Ketiga pelaku yang berhasil diamankan adalah RA, RS, dan MPS. Mereka ditangkap di sebuah lokasi di RT 12, Pematang Gajah, Kecamatan Jambi Luar Kota (Jaluko) pada Kamis (16/4/2026) malam, sekitar pukul 22.30 WIB. Modus operandi yang digunakan para pelaku adalah mencampurkan gas dari tabung LPG bersubsidi ke dalam tabung gas ukuran yang lebih besar.
Direktur Reserse Kriminal Khusus Polda Jambi, Kombes Pol Taufik Nurmandia, menjelaskan bahwa pelaku mengoplos tabung gas LPG 12 kilogram dengan menyuntikkan gas dari empat tabung LPG ukuran 3 kilogram. “Kemudian untuk tabung gas LPG ukuran 5 kilogram, disuntik dengan menggunakan 2 tabung LPG ukuran 3 kilogram,” ujar Taufik dalam konferensi pers pada Rabu (22/4/2026).
Taufik menambahkan bahwa para pelaku diduga memanfaatkan situasi kenaikan harga LPG non-subsidi untuk meraup keuntungan lebih dari praktik ilegal ini. “Hasil pemeriksaan sementara, mereka mengakui sudah 4 kali beraksi,” ungkap Taufik.
Penangkapan ini mengungkap bahwa para pelaku bukanlah pemilik pangkalan resmi. Mereka diketahui mengambil ratusan tabung gas LPG bersubsidi, sebanyak 323 tabung dalam satu kali penjemputan, dari wilayah Slenseng, Riau.

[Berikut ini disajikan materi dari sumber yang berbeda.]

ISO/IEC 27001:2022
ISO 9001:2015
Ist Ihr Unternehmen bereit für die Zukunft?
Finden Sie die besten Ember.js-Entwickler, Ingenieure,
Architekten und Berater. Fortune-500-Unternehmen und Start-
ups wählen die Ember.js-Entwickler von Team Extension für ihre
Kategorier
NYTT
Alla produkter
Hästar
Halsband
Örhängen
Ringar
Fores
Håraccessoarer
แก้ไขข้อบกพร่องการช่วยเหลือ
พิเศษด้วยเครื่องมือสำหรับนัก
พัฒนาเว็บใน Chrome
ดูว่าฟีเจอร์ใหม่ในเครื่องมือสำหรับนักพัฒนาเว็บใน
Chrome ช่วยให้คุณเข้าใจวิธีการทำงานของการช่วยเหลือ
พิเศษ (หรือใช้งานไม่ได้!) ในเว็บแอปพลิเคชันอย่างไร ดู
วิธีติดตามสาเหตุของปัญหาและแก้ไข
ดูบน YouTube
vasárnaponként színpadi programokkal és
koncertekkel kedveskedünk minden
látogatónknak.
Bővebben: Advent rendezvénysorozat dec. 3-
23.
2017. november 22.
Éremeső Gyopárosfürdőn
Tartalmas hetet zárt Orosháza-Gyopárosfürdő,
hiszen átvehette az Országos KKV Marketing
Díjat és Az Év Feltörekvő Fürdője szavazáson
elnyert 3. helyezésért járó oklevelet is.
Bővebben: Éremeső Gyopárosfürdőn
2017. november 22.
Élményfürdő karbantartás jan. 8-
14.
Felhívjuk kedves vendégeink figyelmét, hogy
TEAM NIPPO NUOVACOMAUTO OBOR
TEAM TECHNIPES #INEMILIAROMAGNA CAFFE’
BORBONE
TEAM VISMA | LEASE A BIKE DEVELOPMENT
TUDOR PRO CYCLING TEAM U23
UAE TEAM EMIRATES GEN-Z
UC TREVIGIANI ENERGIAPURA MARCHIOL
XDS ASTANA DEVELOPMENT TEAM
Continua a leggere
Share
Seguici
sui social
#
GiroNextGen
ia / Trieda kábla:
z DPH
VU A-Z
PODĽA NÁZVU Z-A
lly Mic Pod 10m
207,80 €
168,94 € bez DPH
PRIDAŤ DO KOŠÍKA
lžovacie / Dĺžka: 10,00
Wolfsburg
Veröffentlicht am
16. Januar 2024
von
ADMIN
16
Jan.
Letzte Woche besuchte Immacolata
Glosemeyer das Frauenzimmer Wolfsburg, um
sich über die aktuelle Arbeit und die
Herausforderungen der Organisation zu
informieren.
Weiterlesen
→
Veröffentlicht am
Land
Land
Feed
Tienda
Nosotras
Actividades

Ratusan tabung gas ilegal tersebut kemudian dibawa ke sebuah kawasan perkebunan di Pematang Gajah, yang lokasinya cukup tersembunyi dari akses jalan utama.

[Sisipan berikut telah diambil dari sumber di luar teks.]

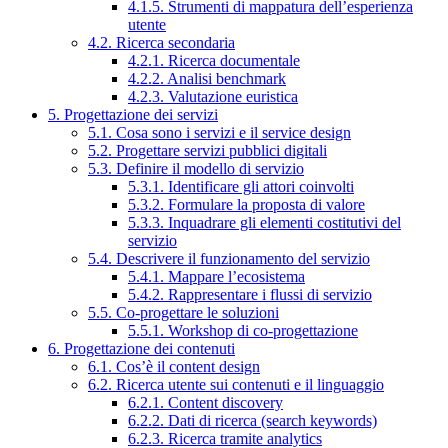
4.1.5. Strumenti di mappatura dell’esperienza
utente
4.2. Ricerca secondaria
4.2.1. Ricerca documentale
4.2.2. Analisi benchmark
4.2.3. Valutazione euristica
5. Progettazione dei servizi
5.1. Cosa sono i servizi e il service design
5.2. Progettare servizi pubblici digitali
5.3. Definire il modello di servizio
5.3.1. Identificare gli attori coinvolti
5.3.2. Formulare la proposta di valore
5.3.3. Inquadrare gli elementi costitutivi del
servizio
5.4. Descrivere il funzionamento del servizio
5.4.1. Mappare l’ecosistema
5.4.2. Rappresentare i flussi di servizio
5.5. Co-progettare le soluzioni
5.5.1. Workshop di co-progettazione
6. Progettazione dei contenuti
6.1. Cos’è il content design
6.2. Ricerca utente sui contenuti e il linguaggio
6.2.1. Content discovery
6.2.2. Dati di ricerca (search keywords)
6.2.3. Ricerca tramite analytics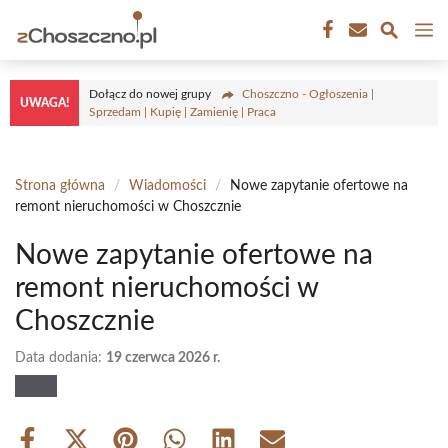
Przejdź
M
do
treści
Dołącz do nowej grupy
Choszczno - Ogłoszenia |
UWAGA!
Sprzedam | Kupię | Zamienię | Praca
Strona główna
/
Wiadomości
/
Nowe zapytanie ofertowe na
remont nieruchomości w Choszcznie
Nowe zapytanie ofertowe na
remont nieruchomości w
Choszcznie
Data dodania:
19 czerwca 2026 r.
Share
Share
Share
Share
Share
Share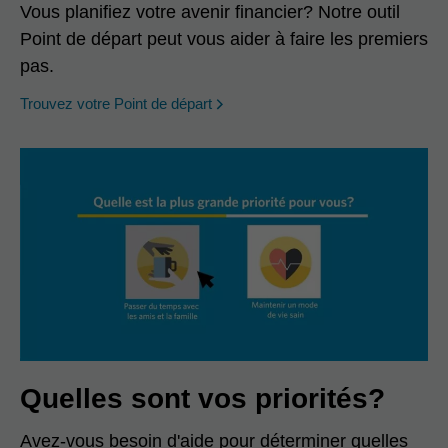
Vous planifiez votre avenir financier? Notre outil
Point de départ peut vous aider à faire les premiers
pas.
opens in a new window
Trouvez votre Point de départ
Quelles sont vos priorités?
Avez-vous besoin d'aide pour déterminer quelles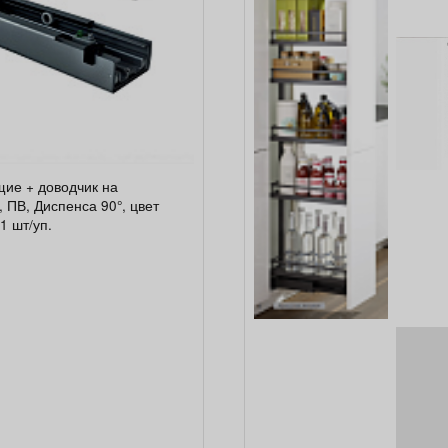
ие + доводчик на
 ПВ, Диспенса 90°, цвет
1 шт/уп.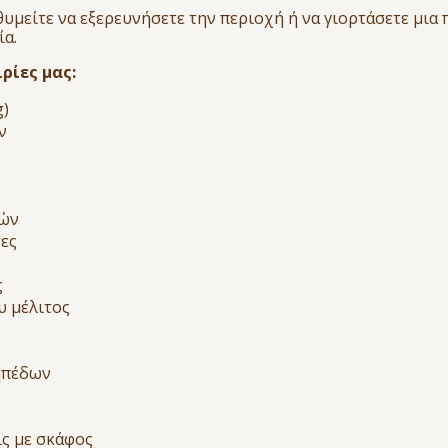
ιθυμείτε να εξερευνήσετε την περιοχή ή να γιορτάσετε μια
ία.
ρίες μας:
g)
ν
ιών
τες
ς
υ μέλιτος
ηπέδων
ις με σκάφος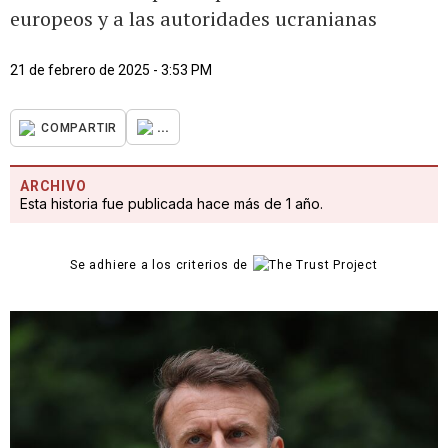
europeos y a las autoridades ucranianas
21 de febrero de 2025 - 3:53 PM
...
COMPARTIR
ARCHIVO
Esta historia fue publicada hace más de 1 año.
Se adhiere a los criterios de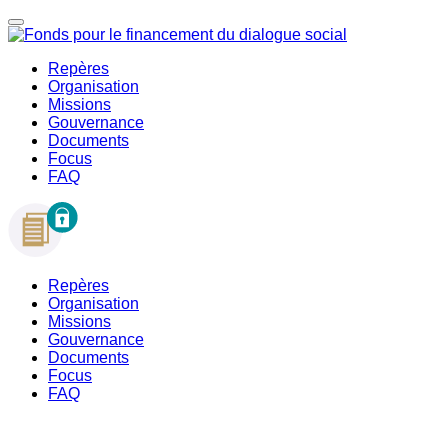
Repères
Organisation
Missions
Gouvernance
Documents
Focus
FAQ
Repères
Organisation
Missions
Gouvernance
Documents
Focus
FAQ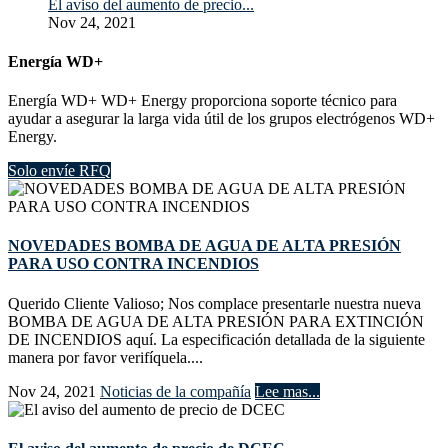
El aviso del aumento de precio...
Nov 24, 2021
Energía WD+
Energía WD+ WD+ Energy proporciona soporte técnico para
ayudar a asegurar la larga vida útil de los grupos electrógenos WD+
Energy.
Solo envíe RFQ
NOVEDADES BOMBA DE AGUA DE ALTA PRESIÓN
PARA USO CONTRA INCENDIOS
Querido Cliente Valioso; Nos complace presentarle nuestra nueva
BOMBA DE AGUA DE ALTA PRESIÓN PARA EXTINCIÓN
DE INCENDIOS aquí. La especificación detallada de la siguiente
manera por favor verifíquela....
Nov 24, 2021
Noticias de la compañía
Lee mas...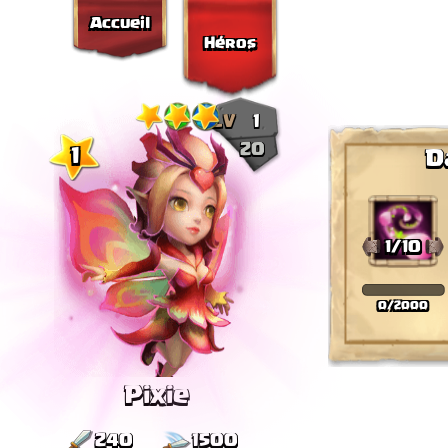
Accueil
Héros
LV
1
20
D
Pixie
240
1500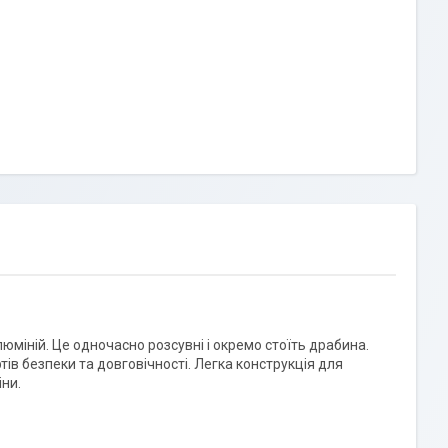
юміній. Це одночасно розсувні і окремо стоїть драбина.
ів безпеки та довговічності. Легка конструкція для
іни.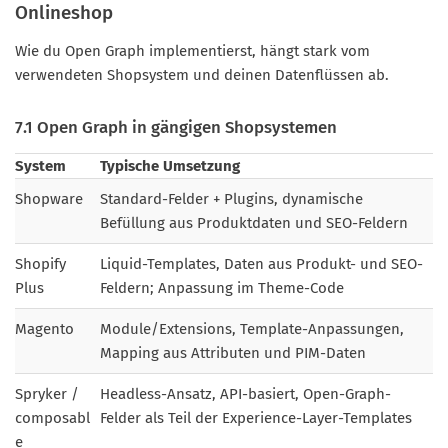
Onlineshop
Wie du Open Graph implementierst, hängt stark vom
verwendeten Shopsystem und deinen Datenflüssen ab.
7.1 Open Graph in gängigen Shopsystemen
System
Typische Umsetzung
Shopware
Standard-Felder + Plugins, dynamische
Befüllung aus Produktdaten und SEO-Feldern
Shopify
Liquid-Templates, Daten aus Produkt- und SEO-
Plus
Feldern; Anpassung im Theme-Code
Magento
Module/Extensions, Template-Anpassungen,
Mapping aus Attributen und PIM-Daten
Spryker /
Headless-Ansatz, API-basiert, Open-Graph-
composabl
Felder als Teil der Experience-Layer-Templates
e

Di lokasi tersebut, ketiga pelaku menjalankan peran masing-masing. RS bertugas merebus atau memanaskan tabung gas bersubsidi agar gas di dalamnya mencair. Selanjutnya, RA melakukan penyuntikan gas bersubsidi tersebut ke dalam tabung gas ukuran 12 kilogram dan 5 kilogram. Sementara itu, MPS berperan sebagai pelangsir.

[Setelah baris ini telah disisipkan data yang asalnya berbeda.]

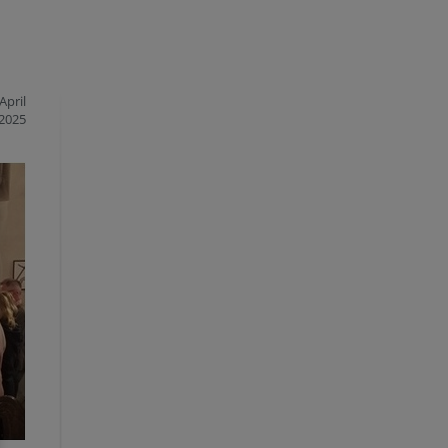
April
2025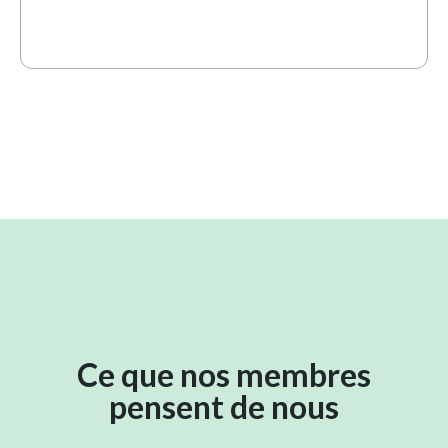
Ce que nos membres
pensent de nous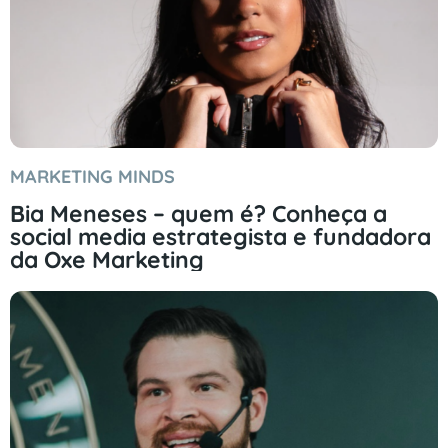
MARKETING MINDS
Bia Meneses – quem é? Conheça a
social media estrategista e fundadora
da Oxe Marketing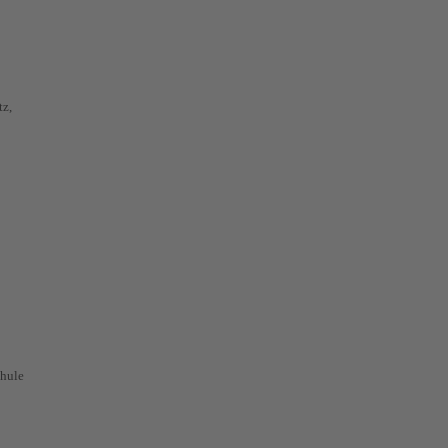
tz,
hule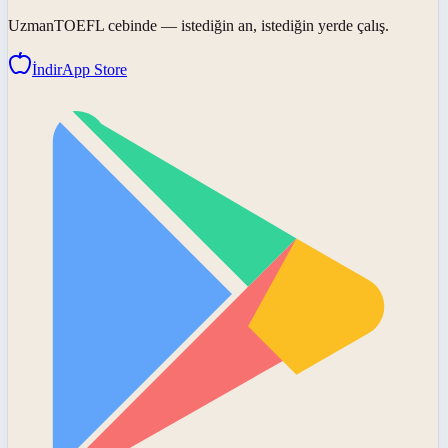
UzmanTOEFL
cebinde — istediğin an, istediğin yerde çalış.
İndir
App Store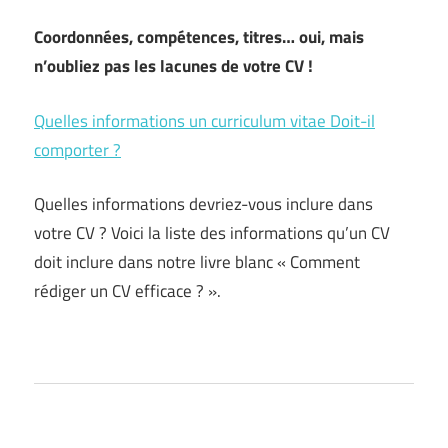
Coordonnées, compétences, titres… oui, mais
n’oubliez pas les lacunes de votre CV !
Quelles informations un curriculum vitae Doit-il
comporter ?
Quelles informations devriez-vous inclure dans
votre CV ? Voici la liste des informations qu’un CV
doit inclure dans notre livre blanc « Comment
rédiger un CV efficace ? ».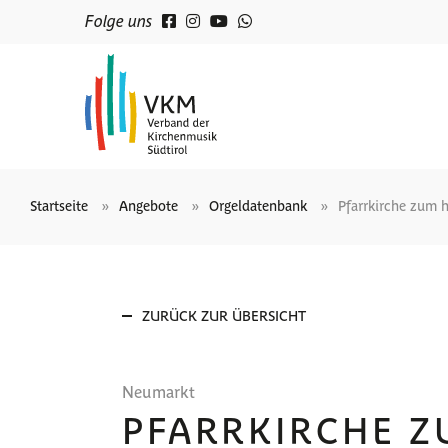
Folge uns
Startseite
Angebote
Orgeldatenbank
Pfarrkirche zum h
ZURÜCK ZUR ÜBERSICHT
Neumarkt
PFARRKIRCHE Z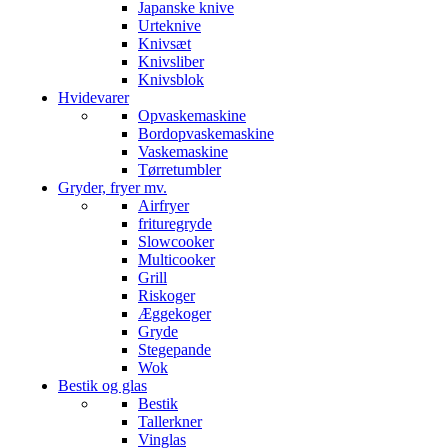
Japanske knive
Urteknive
Knivsæt
Knivsliber
Knivsblok
Hvidevarer
Opvaskemaskine
Bordopvaskemaskine
Vaskemaskine
Tørretumbler
Gryder, fryer mv.
Airfryer
frituregryde
Slowcooker
Multicooker
Grill
Riskoger
Æggekoger
Gryde
Stegepande
Wok
Bestik og glas
Bestik
Tallerkner
Vinglas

Pihak kepolisian masih terus melakukan pengejaran terhadap satu pelaku lain yang diduga sebagai aktor intelektual di balik kasus ini. “Satu orang yang merupakan pemberi perintah ini, berinisial DS dalam pengejaran,” kata Taufik.
Saat ini, ketiga pelaku yang telah diamankan beserta barang bukti, termasuk ratusan tabung gas dan alat suntik yang digunakan untuk mengoplos, telah dibawa ke Markas Polda Jambi. Mereka dijerat dengan Pasal 55 Undang-Undang Republik Indonesia Nomor 22 tahun 2001 tentang Migas. Atas perbuatannya, mereka terancam hukuman penjara maksimal 5 tahun dan denda hingga Rp2 miliar.